Structured page parsing data
___
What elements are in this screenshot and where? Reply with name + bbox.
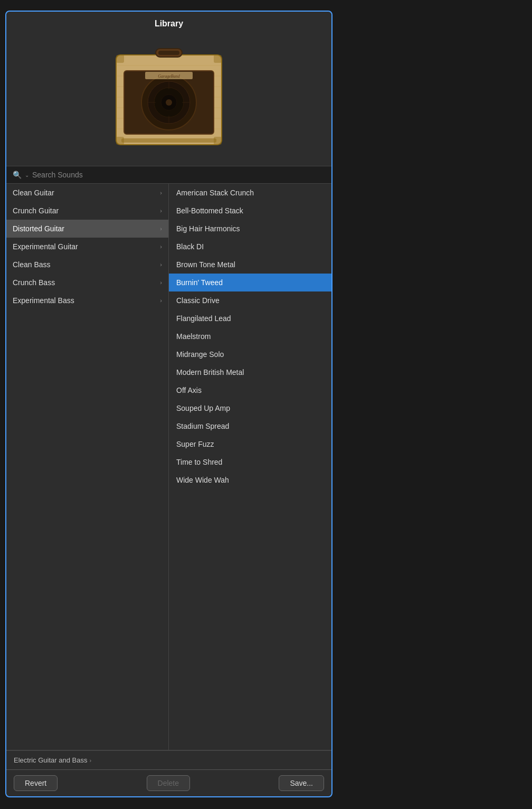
right-list-item[interactable]: Classic Drive (169, 291, 331, 309)
svg-point-13 (166, 99, 172, 106)
left-item-label: Clean Bass (13, 260, 51, 269)
left-list-item[interactable]: Crunch Bass› (6, 274, 168, 291)
right-list-item[interactable]: Souped Up Amp (169, 399, 331, 417)
right-list-item[interactable]: Midrange Solo (169, 345, 331, 363)
left-item-label: Distorted Guitar (13, 224, 64, 233)
left-list-item[interactable]: Clean Guitar› (6, 184, 168, 202)
right-list-item[interactable]: Modern British Metal (169, 363, 331, 381)
right-list-item[interactable]: Big Hair Harmonics (169, 220, 331, 238)
right-list: American Stack CrunchBell-Bottomed Stack… (169, 184, 331, 750)
chevron-icon: › (160, 208, 162, 214)
left-item-label: Crunch Guitar (13, 206, 59, 215)
left-item-label: Experimental Guitar (13, 242, 78, 251)
svg-rect-26 (214, 137, 222, 145)
left-list-item[interactable]: Clean Bass› (6, 256, 168, 274)
right-list-item[interactable]: Bell-Bottomed Stack (169, 202, 331, 220)
right-list-item[interactable]: Stadium Spread (169, 417, 331, 435)
left-item-label: Clean Guitar (13, 189, 54, 197)
chevron-icon: › (160, 279, 162, 286)
amp-image: GarageBand (106, 39, 232, 155)
chevron-icon: › (160, 261, 162, 268)
svg-text:GarageBand: GarageBand (158, 74, 180, 79)
bottom-bar: Revert Delete Save... (6, 769, 331, 796)
left-list-item[interactable]: Crunch Guitar› (6, 202, 168, 220)
search-chevron-icon: ⌄ (25, 172, 29, 178)
delete-button[interactable]: Delete (147, 775, 190, 791)
library-panel: Library (5, 11, 332, 797)
left-list-item[interactable]: Experimental Bass› (6, 291, 168, 309)
amp-image-container: GarageBand (6, 34, 331, 166)
chevron-icon: › (160, 225, 162, 232)
right-list-item[interactable]: Time to Shred (169, 453, 331, 471)
revert-button[interactable]: Revert (14, 775, 58, 791)
right-list-item[interactable]: Off Axis (169, 381, 331, 399)
chevron-icon: › (160, 297, 162, 304)
svg-rect-23 (116, 55, 124, 63)
right-list-item[interactable]: American Stack Crunch (169, 184, 331, 202)
left-list-item[interactable]: Distorted Guitar› (6, 220, 168, 238)
left-list: Clean Guitar›Crunch Guitar›Distorted Gui… (6, 184, 169, 750)
left-item-label: Experimental Bass (13, 296, 74, 305)
breadcrumb-text: Electric Guitar and Bass (14, 756, 87, 764)
breadcrumb-chevron-icon: › (89, 757, 91, 764)
left-item-label: Crunch Bass (13, 278, 55, 287)
left-list-item[interactable]: Experimental Guitar› (6, 238, 168, 256)
svg-rect-22 (121, 138, 216, 143)
right-list-item[interactable]: Brown Tone Metal (169, 256, 331, 274)
svg-rect-24 (214, 55, 222, 63)
save-button[interactable]: Save... (279, 775, 324, 791)
svg-rect-19 (158, 51, 179, 55)
search-input[interactable] (32, 171, 325, 179)
list-container: Clean Guitar›Crunch Guitar›Distorted Gui… (6, 184, 331, 750)
right-list-item[interactable]: Super Fuzz (169, 435, 331, 453)
svg-rect-25 (116, 137, 124, 145)
panel-title: Library (6, 12, 331, 34)
search-bar: 🔍 ⌄ (6, 166, 331, 184)
right-list-item[interactable]: Wide Wide Wah (169, 471, 331, 489)
right-list-item[interactable]: Black DI (169, 238, 331, 256)
right-list-item[interactable]: Flangilated Lead (169, 309, 331, 327)
chevron-icon: › (160, 243, 162, 250)
search-icon: 🔍 (13, 171, 22, 179)
chevron-icon: › (160, 190, 162, 196)
right-list-item[interactable]: Maelstrom (169, 327, 331, 345)
right-list-item[interactable]: Burnin' Tweed (169, 274, 331, 291)
breadcrumb-bar: Electric Guitar and Bass › (6, 750, 331, 769)
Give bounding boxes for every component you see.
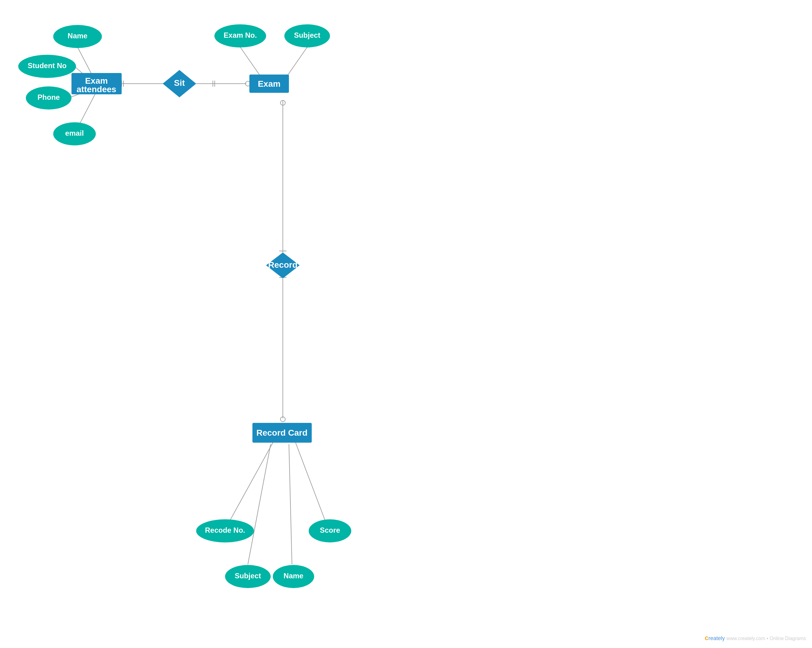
phone-attr-label: Phone	[37, 93, 60, 101]
subject-rc-attr-label: Subject	[235, 572, 261, 580]
recode-no-attr-label: Recode No.	[205, 526, 245, 534]
svg-line-22	[295, 441, 328, 529]
watermark: creately www.creately.com • Online Diagr…	[705, 634, 806, 642]
exam-attendees-label2: attendees	[76, 84, 116, 94]
exam-label: Exam	[258, 79, 281, 89]
svg-line-21	[289, 444, 292, 564]
subject-exam-attr-label: Subject	[294, 31, 321, 39]
exam-attendees-label: Exam	[85, 76, 108, 86]
diagram-container: Sit Record Exam attendees Exam Record Ca…	[0, 0, 812, 648]
record-label: Record	[268, 260, 298, 269]
email-attr-label: email	[65, 129, 84, 137]
svg-line-19	[225, 441, 274, 529]
sit-label: Sit	[174, 78, 185, 88]
exam-no-attr-label: Exam No.	[224, 31, 257, 39]
record-card-label: Record Card	[256, 428, 307, 437]
student-no-attr-label: Student No	[27, 61, 67, 70]
svg-line-20	[248, 444, 271, 564]
score-attr-label: Score	[320, 526, 340, 534]
name-attr-label: Name	[67, 32, 87, 40]
name-rc-attr-label: Name	[284, 572, 303, 580]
___
> **How to complete this task**
Copy each line of the records precisely and drop any images they hold.

> **Solution below**
What elements are in this screenshot and where? Reply with name + bbox.
right-list-item[interactable]: Classic Drive (169, 291, 331, 309)
svg-point-13 (166, 99, 172, 106)
left-item-label: Clean Bass (13, 260, 51, 269)
left-list-item[interactable]: Crunch Bass› (6, 274, 168, 291)
right-list-item[interactable]: Souped Up Amp (169, 399, 331, 417)
right-list-item[interactable]: Midrange Solo (169, 345, 331, 363)
left-item-label: Distorted Guitar (13, 224, 64, 233)
left-list-item[interactable]: Clean Guitar› (6, 184, 168, 202)
right-list-item[interactable]: Modern British Metal (169, 363, 331, 381)
right-list-item[interactable]: Big Hair Harmonics (169, 220, 331, 238)
right-list: American Stack CrunchBell-Bottomed Stack… (169, 184, 331, 750)
chevron-icon: › (160, 208, 162, 214)
left-item-label: Crunch Guitar (13, 206, 59, 215)
left-item-label: Experimental Guitar (13, 242, 78, 251)
svg-rect-26 (214, 137, 222, 145)
left-list-item[interactable]: Clean Bass› (6, 256, 168, 274)
right-list-item[interactable]: Bell-Bottomed Stack (169, 202, 331, 220)
right-list-item[interactable]: Stadium Spread (169, 417, 331, 435)
left-item-label: Clean Guitar (13, 189, 54, 197)
chevron-icon: › (160, 279, 162, 286)
amp-image: GarageBand (106, 39, 232, 155)
chevron-icon: › (160, 261, 162, 268)
svg-text:GarageBand: GarageBand (158, 74, 180, 79)
bottom-bar: Revert Delete Save... (6, 769, 331, 796)
left-list-item[interactable]: Crunch Guitar› (6, 202, 168, 220)
search-chevron-icon: ⌄ (25, 172, 29, 178)
delete-button[interactable]: Delete (147, 775, 190, 791)
library-panel: Library (5, 11, 332, 797)
left-list-item[interactable]: Experimental Bass› (6, 291, 168, 309)
amp-image-container: GarageBand (6, 34, 331, 166)
chevron-icon: › (160, 225, 162, 232)
right-list-item[interactable]: Time to Shred (169, 453, 331, 471)
revert-button[interactable]: Revert (14, 775, 58, 791)
right-list-item[interactable]: Off Axis (169, 381, 331, 399)
chevron-icon: › (160, 297, 162, 304)
svg-rect-23 (116, 55, 124, 63)
right-list-item[interactable]: American Stack Crunch (169, 184, 331, 202)
left-list-item[interactable]: Distorted Guitar› (6, 220, 168, 238)
left-list: Clean Guitar›Crunch Guitar›Distorted Gui… (6, 184, 169, 750)
left-item-label: Experimental Bass (13, 296, 74, 305)
breadcrumb-text: Electric Guitar and Bass (14, 756, 87, 764)
breadcrumb-chevron-icon: › (89, 757, 91, 764)
left-item-label: Crunch Bass (13, 278, 55, 287)
left-list-item[interactable]: Experimental Guitar› (6, 238, 168, 256)
svg-rect-22 (121, 138, 216, 143)
right-list-item[interactable]: Brown Tone Metal (169, 256, 331, 274)
svg-rect-24 (214, 55, 222, 63)
save-button[interactable]: Save... (279, 775, 324, 791)
svg-rect-19 (158, 51, 179, 55)
search-input[interactable] (32, 171, 325, 179)
list-container: Clean Guitar›Crunch Guitar›Distorted Gui… (6, 184, 331, 750)
right-list-item[interactable]: Super Fuzz (169, 435, 331, 453)
svg-rect-25 (116, 137, 124, 145)
panel-title: Library (6, 12, 331, 34)
search-bar: 🔍 ⌄ (6, 166, 331, 184)
right-list-item[interactable]: Wide Wide Wah (169, 471, 331, 489)
right-list-item[interactable]: Black DI (169, 238, 331, 256)
right-list-item[interactable]: Flangilated Lead (169, 309, 331, 327)
chevron-icon: › (160, 243, 162, 250)
search-icon: 🔍 (13, 171, 22, 179)
chevron-icon: › (160, 190, 162, 196)
right-list-item[interactable]: Maelstrom (169, 327, 331, 345)
right-list-item[interactable]: Burnin' Tweed (169, 274, 331, 291)
breadcrumb-bar: Electric Guitar and Bass › (6, 750, 331, 769)
Give bounding boxes for every component you see.
phone-attr-label: Phone	[37, 93, 60, 101]
subject-rc-attr-label: Subject	[235, 572, 261, 580]
recode-no-attr-label: Recode No.	[205, 526, 245, 534]
svg-line-22	[295, 441, 328, 529]
watermark: creately www.creately.com • Online Diagr…	[705, 634, 806, 642]
exam-attendees-label2: attendees	[76, 84, 116, 94]
exam-label: Exam	[258, 79, 281, 89]
svg-line-21	[289, 444, 292, 564]
subject-exam-attr-label: Subject	[294, 31, 321, 39]
exam-attendees-label: Exam	[85, 76, 108, 86]
diagram-container: Sit Record Exam attendees Exam Record Ca…	[0, 0, 812, 648]
record-label: Record	[268, 260, 298, 269]
email-attr-label: email	[65, 129, 84, 137]
svg-line-19	[225, 441, 274, 529]
sit-label: Sit	[174, 78, 185, 88]
exam-no-attr-label: Exam No.	[224, 31, 257, 39]
record-card-label: Record Card	[256, 428, 307, 437]
student-no-attr-label: Student No	[27, 61, 67, 70]
svg-line-20	[248, 444, 271, 564]
score-attr-label: Score	[320, 526, 340, 534]
name-attr-label: Name	[67, 32, 87, 40]
name-rc-attr-label: Name	[284, 572, 303, 580]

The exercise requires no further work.